5. A method for preparing a low-crack-sensitivity ultra-high-grade wear-resistant steel plate as described in any one of claims 1-4, characterized in that, The process is as follows: hot metal desulfurization pretreatment - converter smelting - LF+RH refining - continuous casting - billet cooling - billet acceptance - billet heating - descaling - rolling - steel plate cooling - flaw detection - preheat treatment - shot blasting - quenching - tempering - straightening - cutting and sampling - marking - inspection - warehousing, among which: During the rolling process, the thickness of the heated billet is controlled to be (1.5~3)*h, where h is the thickness of the finished steel plate in mm, and the final rolling temperature is ≤ the quenching temperature.
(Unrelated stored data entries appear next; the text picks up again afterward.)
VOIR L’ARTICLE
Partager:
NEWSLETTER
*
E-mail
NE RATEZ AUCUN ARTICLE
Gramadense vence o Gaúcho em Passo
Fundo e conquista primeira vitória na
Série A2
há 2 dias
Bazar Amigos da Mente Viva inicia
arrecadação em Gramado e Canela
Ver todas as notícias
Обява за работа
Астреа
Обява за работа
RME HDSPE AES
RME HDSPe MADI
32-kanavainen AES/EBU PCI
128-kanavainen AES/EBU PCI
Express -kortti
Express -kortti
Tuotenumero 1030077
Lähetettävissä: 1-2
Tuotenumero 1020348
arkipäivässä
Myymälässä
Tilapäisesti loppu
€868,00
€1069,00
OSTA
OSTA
After rolling, the steel plate is slowly cooled in a heated insulation pit. The slow cooling time is in hours and is set according to the thickness of the steel plate as (10~20) * h, where h is the finished thickness of the steel plate in cm. Before offline quenching, preheating treatment is performed at a temperature between 500 and 800℃. The heat treatment time is in minutes and is calculated as (4 to 10) * h, where h is the thickness of the finished steel plate in mm.

6. The method for preparing ultra-high wear-resistant steel plate with low crack sensitivity according to claim 5, characterized in that: The mass fraction of sulfur in the molten iron after desulfurization pretreatment and slag removal is ≤0.0025%.
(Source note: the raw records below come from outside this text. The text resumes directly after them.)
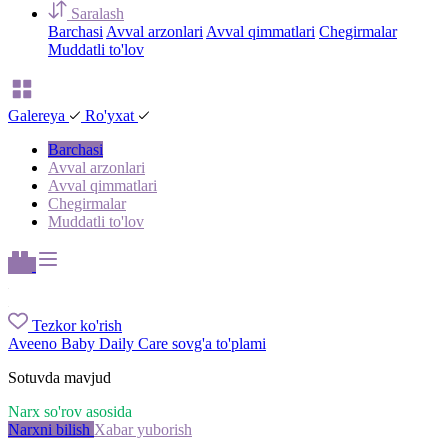
Saralash
Barchasi
Avval arzonlari
Avval qimmatlari
Chegirmalar
Muddatli to'lov
Galereya
Ro'yxat
Barchasi
Avval arzonlari
Avval qimmatlari
Chegirmalar
Muddatli to'lov
Tezkor ko'rish
Aveeno Baby Daily Care sovg'a to'plami
Sotuvda mavjud
Narx so'rov asosida
Narxni bilish
Xabar yuborish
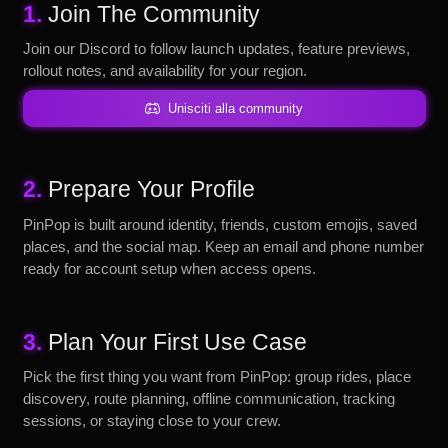
1.
Join The Community
Join our Discord to follow launch updates, feature previews,
rollout notes, and availability for your region.
Unisciti alla community
2.
Prepare Your Profile
PinPop is built around identity, friends, custom emojis, saved
places, and the social map. Keep an email and phone number
ready for account setup when access opens.
3.
Plan Your First Use Case
Pick the first thing you want from PinPop: group rides, place
discovery, route planning, offline communication, tracking
sessions, or staying close to your crew.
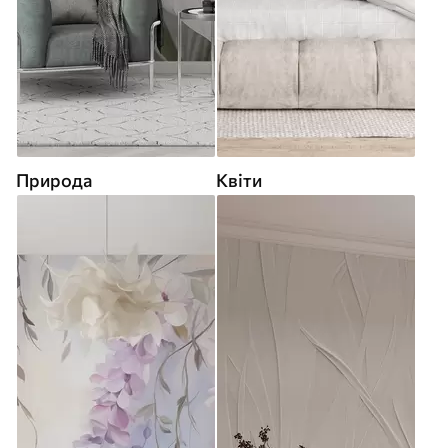
Природа
Квіти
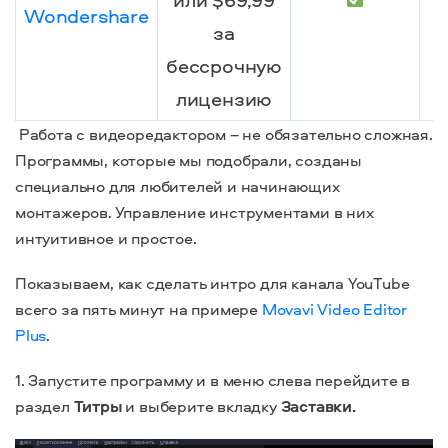
Wondershare
за
бессрочную
лицензию
Работа с видеоредактором – не обязательно сложная.
Программы, которые мы подобрали, созданы
специально для любителей и начинающих
монтажеров. Управление инструментами в них
интуитивное и простое.
Показываем, как сделать интро для канала YouTube
всего за пять минут на примере
Movavi Video Editor
Plus
.
1. Запустите программу и в меню слева перейдите в
раздел
Титры
и выберите вкладку
Заставки.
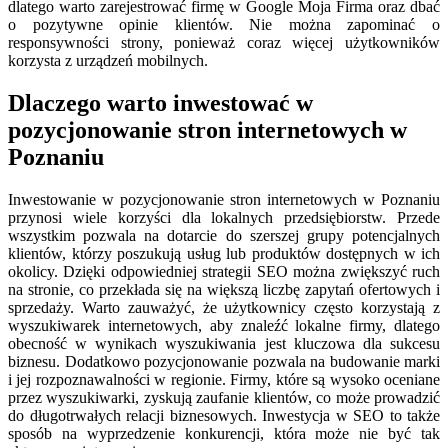
dlatego warto zarejestrować firmę w Google Moja Firma oraz dbać
o pozytywne opinie klientów. Nie można zapominać o
responsywności strony, ponieważ coraz więcej użytkowników
korzysta z urządzeń mobilnych.
Dlaczego warto inwestować w
pozycjonowanie stron internetowych w
Poznaniu
Inwestowanie w pozycjonowanie stron internetowych w Poznaniu
przynosi wiele korzyści dla lokalnych przedsiębiorstw. Przede
wszystkim pozwala na dotarcie do szerszej grupy potencjalnych
klientów, którzy poszukują usług lub produktów dostępnych w ich
okolicy. Dzięki odpowiedniej strategii SEO można zwiększyć ruch
na stronie, co przekłada się na większą liczbę zapytań ofertowych i
sprzedaży. Warto zauważyć, że użytkownicy często korzystają z
wyszukiwarek internetowych, aby znaleźć lokalne firmy, dlatego
obecność w wynikach wyszukiwania jest kluczowa dla sukcesu
biznesu. Dodatkowo pozycjonowanie pozwala na budowanie marki
i jej rozpoznawalności w regionie. Firmy, które są wysoko oceniane
przez wyszukiwarki, zyskują zaufanie klientów, co może prowadzić
do długotrwałych relacji biznesowych. Inwestycja w SEO to także
sposób na wyprzedzenie konkurencji, która może nie być tak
7. The method for preparing ultra-high wear-resistant steel plate with low crack sensitivity according to claim 5, characterized in that: During the steel tapping process in the converter, 50-200 kg of 5%-40% rare earth cerium-iron alloy is added.

8. The method for preparing ultra-high wear-resistant steel plate with low crack sensitivity according to claim 5, characterized in that: The tundish baking time during the continuous casting process is ≥5 hours.
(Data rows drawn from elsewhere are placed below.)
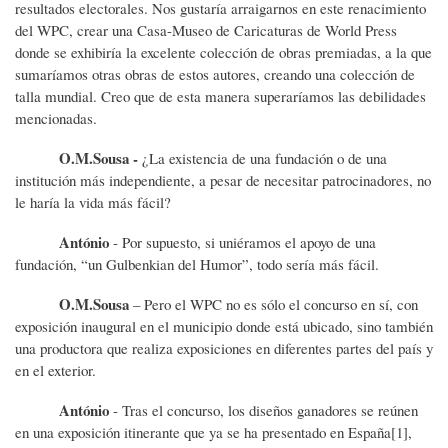
resultados electorales. Nos gustaría arraigarnos en este renacimiento
del WPC, crear una Casa-Museo de Caricaturas de World Press
donde se exhibiría la excelente colección de obras premiadas, a la que
sumaríamos otras obras de estos autores, creando una colección de
talla mundial. Creo que de esta manera superaríamos las debilidades
mencionadas.
O.M.Sousa -
¿La existencia de una fundación o de una
institución más independiente, a pesar de necesitar patrocinadores, no
le haría la vida más fácil?
António
- Por supuesto, si uniéramos el apoyo de una
fundación, “un Gulbenkian del Humor”, todo sería más fácil.
O.M.Sousa
– Pero el WPC no es sólo el concurso en sí, con
exposición inaugural en el municipio donde está ubicado, sino también
una productora que realiza exposiciones en diferentes partes del país y
en el exterior.
António
- Tras el concurso, los diseños ganadores se reúnen
en una exposición itinerante que ya se ha presentado en España[1],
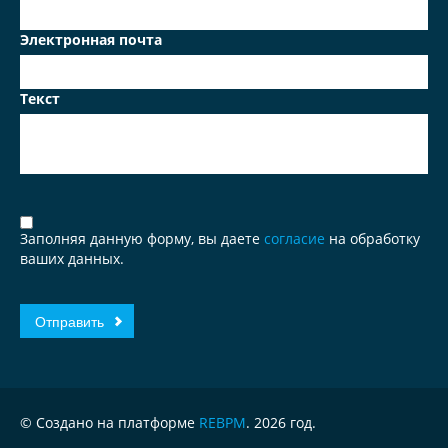
Электронная почта
Текст
Заполняя данную форму, вы даете
согласие
на обработку
ваших данных.
© Создано на платформе
REBPM
. 2026 год.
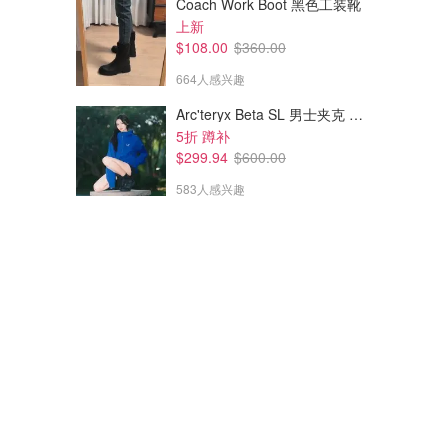
Coach Work Boot 黑色工装靴
上新
$108.00
$360.00
664人感兴趣
Arc'teryx Beta SL 男士夹克 黑色
5折 蹲补
$299.94
$600.00
583人感兴趣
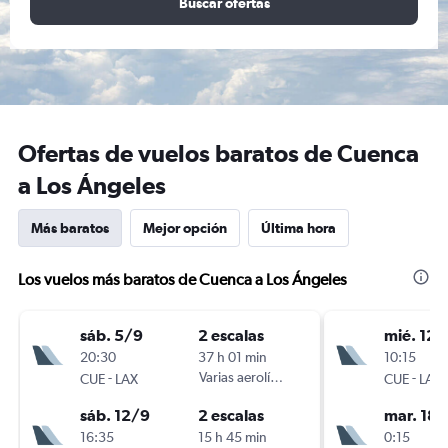
Buscar ofertas
Ofertas de vuelos baratos de Cuenca
a Los Ángeles
Más baratos
Mejor opción
Última hora
Los vuelos más baratos de Cuenca a Los Ángeles
sáb. 5/9
2 escalas
mié. 12/
20:30
37 h 01 min
10:15
-
Varias aerolíneas
-
CUE
LAX
CUE
LAX
sáb. 12/9
2 escalas
mar. 18/
16:35
15 h 45 min
0:15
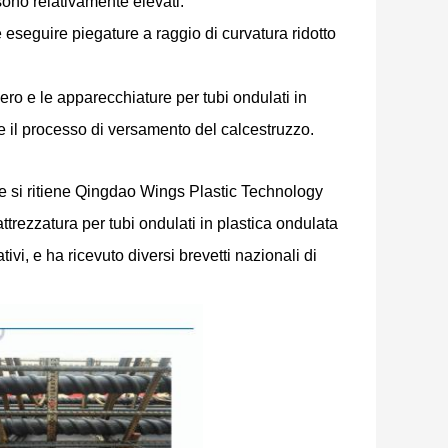
sono relativamente elevati.
ile eseguire piegature a raggio di curvatura ridotto
gero e le apparecchiature per tubi ondulati in
e il processo di versamento del calcestruzzo.
one si ritiene Qingdao Wings Plastic Technology
ttrezzatura per tubi ondulati in plastica ondulata
tivi, e ha ricevuto diversi brevetti nazionali di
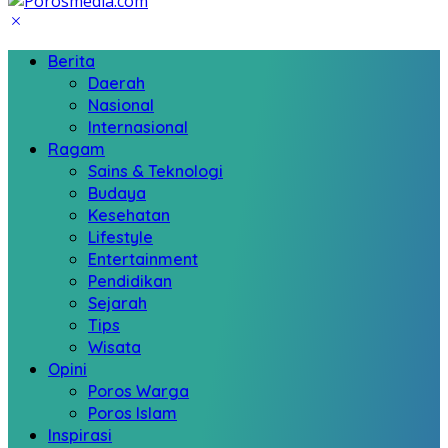
Berita
Daerah
Nasional
Internasional
Ragam
Sains & Teknologi
Budaya
Kesehatan
Lifestyle
Entertainment
Pendidikan
Sejarah
Tips
Wisata
Opini
Poros Warga
Poros Islam
Inspirasi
9. The method for preparing ultra-high wear-resistant steel plate with low crack sensitivity according to claim 5, characterized in that: The quenching temperature is 830–930℃, and the tempering temperature is 120–220℃.

10. The method for preparing ultra-high wear-resistant steel plate with low crack sensitivity according to claim 5, characterized in that: The prepared steel plate has a Brinell hardness of 500HB to 620HB and a strength of 1500 to 2300 MPa. The crack incidence rate of the steel plate during the cutting process is ≤1%.